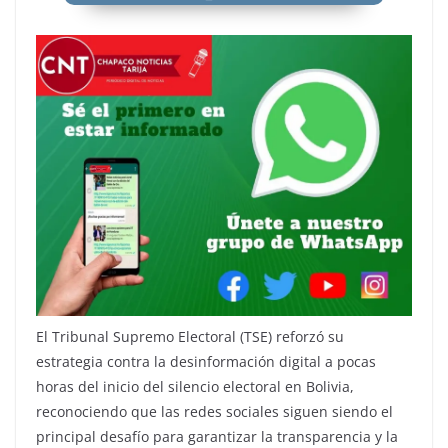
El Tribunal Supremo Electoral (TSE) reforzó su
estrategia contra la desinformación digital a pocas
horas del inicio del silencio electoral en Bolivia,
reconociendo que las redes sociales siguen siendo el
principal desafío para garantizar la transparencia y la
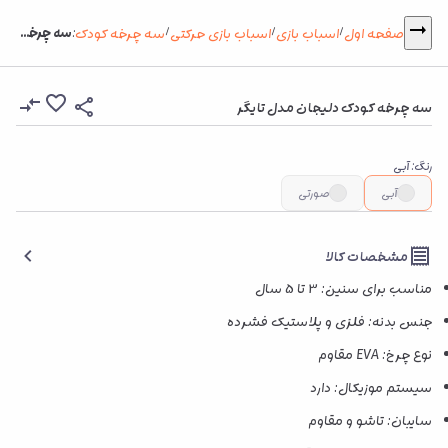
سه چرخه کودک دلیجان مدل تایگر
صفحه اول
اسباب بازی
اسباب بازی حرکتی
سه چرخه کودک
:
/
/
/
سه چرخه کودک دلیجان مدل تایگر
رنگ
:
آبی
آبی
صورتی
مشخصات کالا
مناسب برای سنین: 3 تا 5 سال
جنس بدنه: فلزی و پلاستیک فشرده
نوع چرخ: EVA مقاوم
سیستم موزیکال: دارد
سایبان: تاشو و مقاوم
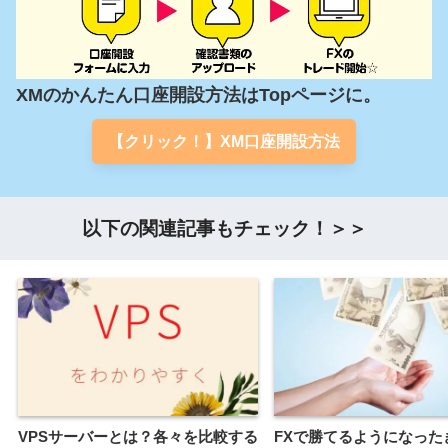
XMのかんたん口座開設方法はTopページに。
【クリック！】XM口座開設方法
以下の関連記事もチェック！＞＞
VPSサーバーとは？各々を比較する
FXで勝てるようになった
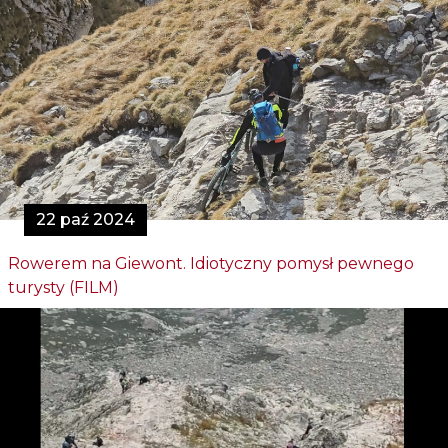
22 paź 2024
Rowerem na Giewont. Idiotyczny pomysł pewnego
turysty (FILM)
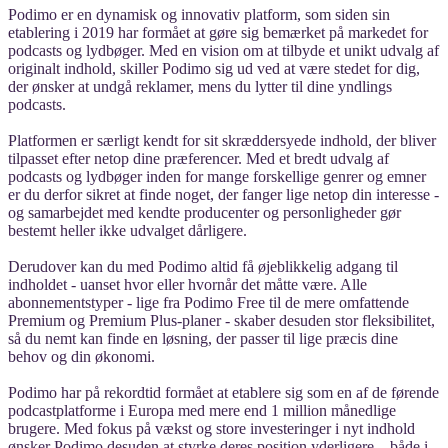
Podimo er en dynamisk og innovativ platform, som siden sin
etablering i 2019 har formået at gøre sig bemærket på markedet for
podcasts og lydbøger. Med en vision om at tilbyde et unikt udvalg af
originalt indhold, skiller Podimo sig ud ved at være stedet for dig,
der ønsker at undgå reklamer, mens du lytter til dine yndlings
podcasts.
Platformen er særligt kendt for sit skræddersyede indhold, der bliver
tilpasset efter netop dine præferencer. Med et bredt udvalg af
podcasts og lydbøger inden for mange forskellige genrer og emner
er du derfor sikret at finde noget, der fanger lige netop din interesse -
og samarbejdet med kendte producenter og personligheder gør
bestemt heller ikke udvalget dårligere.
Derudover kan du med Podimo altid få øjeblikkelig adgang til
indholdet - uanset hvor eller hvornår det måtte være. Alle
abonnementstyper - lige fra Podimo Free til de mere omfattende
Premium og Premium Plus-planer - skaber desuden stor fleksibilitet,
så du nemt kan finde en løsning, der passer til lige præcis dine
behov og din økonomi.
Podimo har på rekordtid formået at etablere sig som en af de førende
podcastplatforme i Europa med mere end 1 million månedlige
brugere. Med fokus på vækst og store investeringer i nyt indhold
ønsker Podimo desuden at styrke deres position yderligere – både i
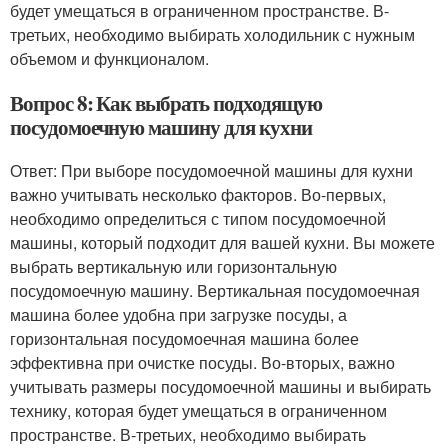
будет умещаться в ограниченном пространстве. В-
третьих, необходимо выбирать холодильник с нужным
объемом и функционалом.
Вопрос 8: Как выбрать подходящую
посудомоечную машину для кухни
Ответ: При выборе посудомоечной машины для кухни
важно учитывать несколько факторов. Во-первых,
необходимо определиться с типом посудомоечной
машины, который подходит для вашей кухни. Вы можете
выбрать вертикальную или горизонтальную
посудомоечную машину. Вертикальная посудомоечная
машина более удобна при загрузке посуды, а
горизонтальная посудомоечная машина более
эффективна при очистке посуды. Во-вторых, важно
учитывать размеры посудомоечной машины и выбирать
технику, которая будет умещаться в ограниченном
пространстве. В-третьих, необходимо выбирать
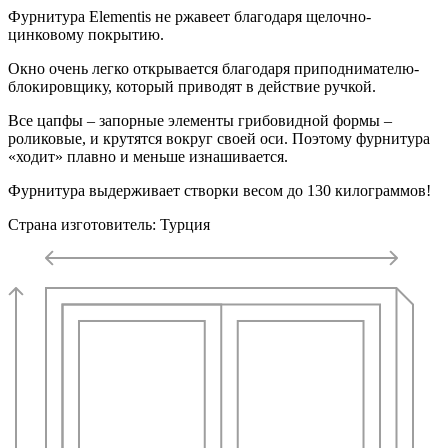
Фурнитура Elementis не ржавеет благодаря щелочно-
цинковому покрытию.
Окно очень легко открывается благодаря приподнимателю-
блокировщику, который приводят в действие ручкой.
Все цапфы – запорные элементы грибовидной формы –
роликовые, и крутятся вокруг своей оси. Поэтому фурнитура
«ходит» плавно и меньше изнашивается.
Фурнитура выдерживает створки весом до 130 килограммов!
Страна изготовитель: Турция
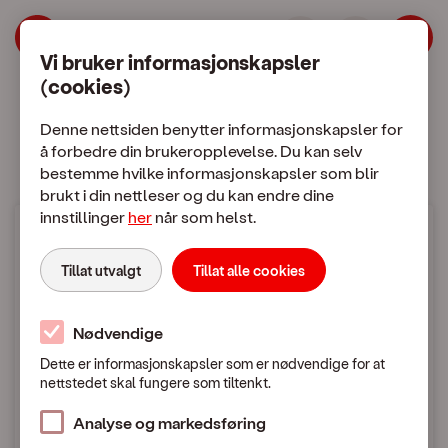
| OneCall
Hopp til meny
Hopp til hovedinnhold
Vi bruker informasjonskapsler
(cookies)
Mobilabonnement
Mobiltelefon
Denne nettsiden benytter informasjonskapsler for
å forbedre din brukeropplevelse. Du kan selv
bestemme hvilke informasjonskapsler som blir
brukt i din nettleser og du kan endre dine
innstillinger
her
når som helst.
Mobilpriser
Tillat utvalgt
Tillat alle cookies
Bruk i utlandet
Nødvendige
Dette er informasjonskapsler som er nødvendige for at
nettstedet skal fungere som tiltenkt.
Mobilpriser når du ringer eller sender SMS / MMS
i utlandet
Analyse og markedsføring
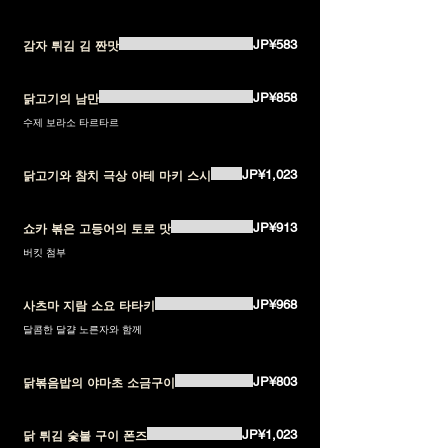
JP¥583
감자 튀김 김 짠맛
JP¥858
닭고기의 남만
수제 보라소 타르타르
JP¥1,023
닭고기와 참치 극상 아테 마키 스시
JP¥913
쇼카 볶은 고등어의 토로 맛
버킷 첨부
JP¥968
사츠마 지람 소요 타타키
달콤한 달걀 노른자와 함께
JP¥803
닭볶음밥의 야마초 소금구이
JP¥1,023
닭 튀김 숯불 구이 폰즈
======
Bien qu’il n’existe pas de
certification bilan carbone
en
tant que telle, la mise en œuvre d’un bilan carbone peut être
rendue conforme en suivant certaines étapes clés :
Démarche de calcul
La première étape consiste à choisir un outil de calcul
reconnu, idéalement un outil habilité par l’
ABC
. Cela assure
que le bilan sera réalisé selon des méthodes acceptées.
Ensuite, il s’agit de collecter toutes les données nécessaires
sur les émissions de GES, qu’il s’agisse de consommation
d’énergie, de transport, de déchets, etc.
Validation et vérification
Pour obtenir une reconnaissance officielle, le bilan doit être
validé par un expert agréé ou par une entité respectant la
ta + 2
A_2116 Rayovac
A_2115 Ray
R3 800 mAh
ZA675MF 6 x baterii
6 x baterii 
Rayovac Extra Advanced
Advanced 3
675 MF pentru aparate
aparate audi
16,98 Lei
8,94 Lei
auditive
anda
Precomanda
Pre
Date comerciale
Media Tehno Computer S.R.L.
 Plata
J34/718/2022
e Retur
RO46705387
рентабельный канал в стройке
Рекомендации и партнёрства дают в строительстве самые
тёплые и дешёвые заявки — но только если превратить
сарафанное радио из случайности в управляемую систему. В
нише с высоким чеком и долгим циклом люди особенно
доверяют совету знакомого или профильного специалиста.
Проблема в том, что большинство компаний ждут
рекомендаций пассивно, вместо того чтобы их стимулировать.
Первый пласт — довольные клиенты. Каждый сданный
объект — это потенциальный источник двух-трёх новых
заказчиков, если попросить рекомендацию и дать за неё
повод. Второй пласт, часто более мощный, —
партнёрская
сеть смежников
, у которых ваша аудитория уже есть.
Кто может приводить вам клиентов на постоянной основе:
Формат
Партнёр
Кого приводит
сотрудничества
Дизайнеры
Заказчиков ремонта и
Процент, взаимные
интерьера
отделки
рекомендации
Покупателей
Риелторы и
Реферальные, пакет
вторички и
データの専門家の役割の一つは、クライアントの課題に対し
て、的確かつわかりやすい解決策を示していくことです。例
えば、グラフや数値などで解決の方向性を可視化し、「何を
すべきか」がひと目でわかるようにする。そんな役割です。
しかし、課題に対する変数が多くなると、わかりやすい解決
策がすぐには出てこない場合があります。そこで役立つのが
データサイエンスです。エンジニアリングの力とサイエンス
======
Work through the records line by line, and once you reach the final line, report only how many held "Tillat".

EXPECTED ANSWER: 2